A violência contra a mulher é definida pelo Instituto Maria da Penha e explicada como um ciclo (algo que não tem previsão de chegar ao fim) composto por três fases:

Fase 1 – Aumento da Tensão,

Fase 2 – Ato de Violência,

Fase 3 – Arrependimento e Comportamento Carinhoso.

Para quem quiser compreender melhor esse ciclo, eu indico a leitura detalhada no site do Instituto Maria da Penha e do meu texto para este blog sobre uma visão analítico-comportamental desse fenômeno: O Ciclo da Violência Contra a Mulher a Partir de uma Visão Analítico-Comportamental.

Bem, a partir deste parágrafo irei propor algumas inferências sobre as minhas experiências ao atender esses casos, irei relatar os sentimentos que senti e os sentimentos que ouvi de supervisionandas.
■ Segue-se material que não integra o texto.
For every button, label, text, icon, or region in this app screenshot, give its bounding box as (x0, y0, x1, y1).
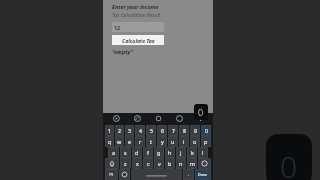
button[interactable]: z (120, 158, 131, 169)
button[interactable]: l (198, 147, 208, 158)
staticText: g (157, 149, 161, 156)
button[interactable]: Keyboard tool 4 (190, 113, 210, 124)
staticText: z (124, 160, 127, 167)
staticText: 9 (194, 127, 197, 134)
button[interactable]: x (132, 158, 142, 169)
button[interactable]: p (201, 136, 211, 147)
staticText: x (136, 160, 139, 167)
button[interactable]: o (190, 136, 200, 147)
button[interactable]: Keyboard tool 2 (148, 113, 169, 124)
staticText: . (188, 171, 190, 178)
staticText: w (117, 138, 122, 145)
staticText: 5 (150, 127, 153, 134)
staticText: n (179, 160, 183, 167)
button[interactable]: Emoji (119, 169, 130, 180)
button[interactable]: Keyboard tool 3 (169, 113, 190, 124)
staticText: 3 (128, 127, 131, 134)
staticText: ?1 (109, 172, 114, 178)
staticText: Tax Calculation Result (112, 12, 161, 19)
staticText: 0 (205, 127, 208, 134)
staticText: 4 (139, 127, 142, 134)
staticText: 8 (183, 127, 186, 134)
button[interactable]: e (125, 136, 134, 147)
staticText: q (108, 138, 112, 145)
button[interactable]: s (120, 147, 131, 158)
button[interactable]: 3 (125, 125, 134, 136)
button[interactable]: a (108, 147, 119, 158)
button[interactable]: r (135, 136, 145, 147)
staticText: 7 (172, 127, 175, 134)
button[interactable]: Recording indicator (194, 104, 208, 120)
staticText: l (202, 149, 204, 156)
button[interactable]: 12 (112, 22, 164, 32)
button[interactable]: d (132, 147, 142, 158)
staticText: r (139, 138, 142, 145)
button[interactable]: Done (195, 169, 211, 180)
button[interactable]: b (165, 158, 175, 169)
button[interactable]: 7 (168, 125, 178, 136)
button[interactable]: 4 (135, 125, 145, 136)
button[interactable]: Keyboard tool 0 (106, 113, 127, 124)
staticText: u (171, 138, 175, 145)
button[interactable]: Backspace (198, 158, 211, 169)
staticText: Done (198, 172, 208, 177)
button[interactable]: j (176, 147, 186, 158)
staticText: 2 (118, 127, 121, 134)
staticText: 1 (108, 127, 111, 134)
button[interactable]: h (165, 147, 175, 158)
staticText: s (124, 149, 127, 156)
button[interactable]: Space (131, 169, 182, 180)
button[interactable]: u (168, 136, 178, 147)
staticText: m (190, 160, 195, 167)
staticText: 0 (198, 106, 204, 118)
staticText: j (180, 149, 182, 156)
staticText: Enter your income (112, 3, 159, 10)
button[interactable]: y (157, 136, 167, 147)
button[interactable]: q (105, 136, 114, 147)
button[interactable]: 1 (105, 125, 114, 136)
button[interactable]: g (154, 147, 164, 158)
button[interactable]: n (176, 158, 186, 169)
button[interactable]: t (146, 136, 156, 147)
button[interactable]: k (187, 147, 197, 158)
staticText: 12 (114, 24, 121, 31)
staticText: "empty" (112, 48, 133, 55)
staticText: o (193, 138, 197, 145)
button[interactable]: 6 (157, 125, 167, 136)
button[interactable]: 2 (115, 125, 124, 136)
staticText: b (168, 160, 172, 167)
staticText: k (191, 149, 194, 156)
button[interactable]: c (143, 158, 153, 169)
button[interactable]: m (187, 158, 197, 169)
staticText: Calculate Tax (122, 37, 155, 44)
staticText: y (161, 138, 164, 145)
button[interactable]: . (183, 169, 194, 180)
button[interactable]: Keyboard tool 1 (127, 113, 148, 124)
staticText: 0 (280, 146, 298, 180)
staticText: e (128, 138, 131, 145)
staticText: f (147, 149, 149, 156)
button[interactable]: w (115, 136, 124, 147)
button[interactable]: Floating recorder button (266, 134, 312, 180)
button[interactable]: Shift (105, 158, 119, 169)
staticText: v (158, 160, 161, 167)
button[interactable]: 9 (190, 125, 200, 136)
staticText: d (135, 149, 139, 156)
button[interactable]: ?1 (105, 169, 118, 180)
staticText: p (204, 138, 208, 145)
button[interactable]: Calculate Tax (112, 35, 164, 45)
button[interactable]: 8 (179, 125, 189, 136)
staticText: c (147, 160, 150, 167)
staticText: 6 (161, 127, 164, 134)
button[interactable]: v (154, 158, 164, 169)
button[interactable]: i (179, 136, 189, 147)
staticText: i (183, 138, 185, 145)
staticText: t (150, 138, 152, 145)
staticText: a (112, 149, 115, 156)
button[interactable]: 5 (146, 125, 156, 136)
button[interactable]: 0 (201, 125, 211, 136)
staticText: h (168, 149, 172, 156)
button[interactable]: f (143, 147, 153, 158)
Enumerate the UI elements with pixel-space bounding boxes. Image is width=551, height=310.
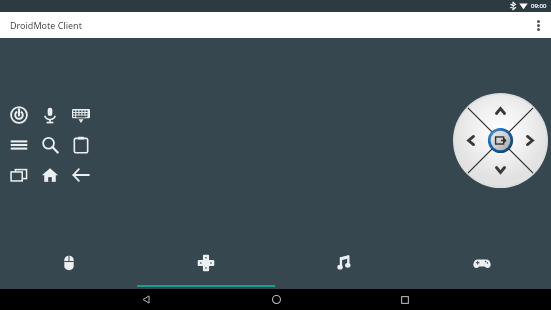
button[interactable]: Home — [262, 289, 290, 310]
button[interactable]: Back — [132, 289, 160, 310]
button[interactable]: Back — [70, 164, 92, 186]
button[interactable]: Music — [275, 247, 413, 289]
button[interactable]: Mouse — [0, 247, 137, 289]
button[interactable]: Gamepad D-pad — [137, 247, 275, 289]
button[interactable]: Clipboard — [70, 134, 92, 156]
button[interactable]: More options — [525, 12, 551, 38]
button[interactable]: Search — [39, 134, 61, 156]
button[interactable]: Microphone — [39, 104, 61, 126]
button[interactable]: Home — [39, 164, 61, 186]
button[interactable]: Keyboard — [70, 104, 92, 126]
button[interactable]: Directional pad — [453, 93, 548, 188]
staticText: DroidMote Client — [10, 19, 82, 31]
button[interactable]: Controller — [413, 247, 551, 289]
staticText: 09:00 — [531, 2, 547, 10]
button[interactable]: Recents — [8, 164, 30, 186]
button[interactable]: Power — [8, 104, 30, 126]
button[interactable]: Menu — [8, 134, 30, 156]
button[interactable]: Recent apps — [391, 289, 419, 310]
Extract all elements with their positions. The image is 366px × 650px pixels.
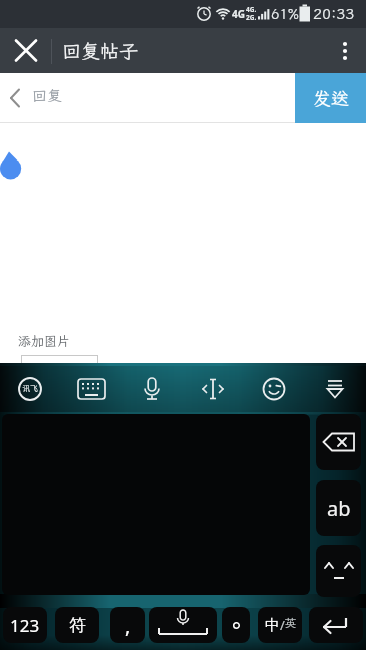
staticText: 发送 — [313, 86, 349, 110]
button[interactable]: ab — [316, 480, 361, 536]
staticText: 20:33 — [313, 4, 355, 24]
staticText: 英 — [285, 616, 296, 630]
staticText: 讯飞 — [22, 383, 38, 394]
staticText: 回复 — [32, 86, 63, 106]
staticText: 回复帖子 — [62, 38, 139, 63]
button[interactable] — [313, 367, 357, 411]
button[interactable] — [149, 607, 217, 643]
button[interactable] — [69, 367, 113, 411]
staticText: 添加图片 — [18, 333, 71, 350]
button[interactable] — [191, 367, 235, 411]
staticText: 61% — [271, 5, 299, 23]
staticText: ab — [327, 495, 351, 522]
button[interactable] — [6, 30, 46, 71]
button[interactable] — [21, 355, 98, 375]
staticText: 2G. — [246, 13, 257, 22]
staticText: , — [125, 612, 131, 639]
button[interactable] — [222, 607, 250, 643]
staticText: 符 — [69, 615, 86, 636]
button[interactable] — [130, 367, 174, 411]
staticText: 4G. — [246, 5, 257, 14]
button[interactable]: 回复 — [0, 73, 80, 123]
button[interactable] — [309, 607, 363, 643]
staticText: 4G — [232, 7, 245, 21]
staticText: 123 — [10, 614, 40, 637]
button[interactable] — [316, 545, 361, 597]
staticText: 中 — [265, 616, 280, 635]
button[interactable] — [330, 34, 360, 68]
button[interactable]: , — [110, 607, 145, 643]
button[interactable]: 中 — [258, 607, 302, 643]
button[interactable] — [8, 367, 52, 411]
button[interactable]: 符 — [55, 607, 99, 643]
button[interactable] — [316, 414, 361, 470]
button[interactable]: 发送 — [295, 73, 366, 123]
button[interactable] — [252, 367, 296, 411]
button[interactable]: 123 — [3, 607, 47, 643]
staticText: / — [280, 616, 285, 634]
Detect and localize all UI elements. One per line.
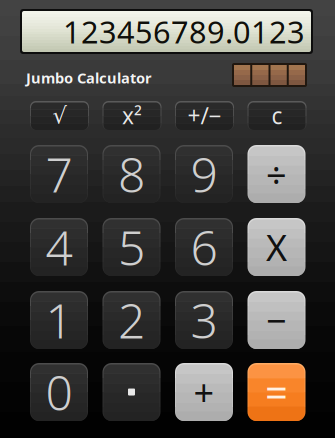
staticText: ÷ (266, 150, 287, 198)
button[interactable]: = (248, 363, 306, 421)
staticText: 3 (190, 288, 218, 352)
button[interactable]: 6 (175, 218, 233, 276)
button[interactable]: x² (102, 101, 162, 130)
button[interactable]: X (248, 218, 306, 276)
staticText: √ (52, 103, 66, 128)
button[interactable]: 3 (175, 291, 233, 349)
button[interactable]: 8 (102, 145, 160, 203)
staticText: 4 (46, 215, 72, 279)
staticText: 2 (118, 288, 145, 352)
staticText: x² (122, 100, 142, 130)
button[interactable]: Decimal point (102, 363, 160, 421)
staticText: X (266, 223, 287, 271)
staticText: c (272, 100, 282, 130)
staticText: 8 (118, 142, 145, 206)
staticText: + (194, 368, 214, 416)
button[interactable]: − (248, 291, 306, 349)
button[interactable]: 5 (102, 218, 160, 276)
button[interactable]: 7 (30, 145, 88, 203)
staticText: 5 (118, 215, 145, 279)
staticText: 1 (46, 288, 72, 352)
staticText: 123456789.0123 (63, 11, 305, 52)
staticText: 6 (190, 215, 218, 279)
button[interactable]: +/− (175, 101, 234, 130)
button[interactable]: 4 (30, 218, 88, 276)
button[interactable]: 0 (30, 363, 88, 421)
staticText: 0 (46, 360, 72, 424)
button[interactable]: c (248, 101, 306, 130)
button[interactable]: + (175, 363, 233, 421)
button[interactable]: 2 (102, 291, 160, 349)
staticText: = (265, 365, 288, 418)
button[interactable]: ÷ (248, 145, 306, 203)
staticText: − (266, 296, 287, 344)
staticText: 9 (190, 142, 218, 206)
staticText: Jumbo Calculator (26, 68, 152, 88)
staticText: 7 (46, 142, 72, 206)
staticText: +/− (188, 100, 222, 130)
button[interactable]: 9 (175, 145, 233, 203)
button[interactable]: 1 (30, 291, 88, 349)
button[interactable]: √ (30, 101, 89, 130)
Por fim, eu gostaria de deixar um espaço no qual possamos dialogar sobre como ajudar as vítimas a saírem das relações abusivas ao invés de tentarmos suprimir os nossos sentimentos (terapeuta é gente!), já que nos foi ensinado que nós terapeutas não podemos sentir raiva de nenhum ou nenhuma cliente e, se sentirmos, é porque existe algo de errado conosco (relembre o meme Será que os psicólogos pensam: “16h, hora da sessão daquele CHATO).

Ao longo da minha trajetória como psicoterapeuta feminista, os casos de violência contra a mulher chegam e chegavam aos montes em meu consultório. Quando eu ainda atendia presencialmente, foram incontáveis as vezes em que um marido abusador acompanhou a esposa até a psicoterapia dela e a esperou na recepção enquanto ela falava sobre o relacionamento abusivo vivido dentro da minha sala. Eu vivi isso presencialmente com mulheres se sentindo amedrontadas em suas próprias sessões de terapia e no formato on-line, principalmente na época da quarentena em que muitas mulheres ficaram totalmente presas em casa com seus abusadores.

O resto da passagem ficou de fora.